Exercise requirements
Give the records again exactly. Pictures do not belong in the copy.

Data extracts
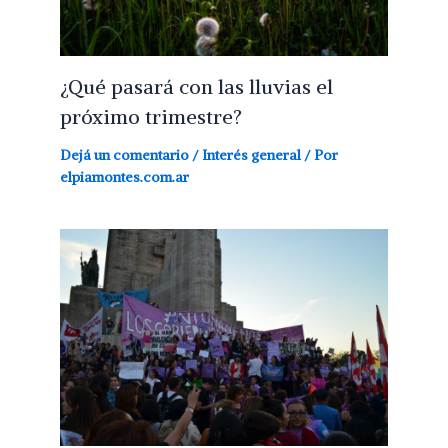
¿Qué pasará con las lluvias el
próximo trimestre?
Dejá un comentario
/
Interés general
/ Por
elpiamontes.com.ar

Solution
¿Qué pasará con las lluvias el
próximo trimestre?
Dejá un comentario
/
Interés general
/ Por
elpiamontes.com.ar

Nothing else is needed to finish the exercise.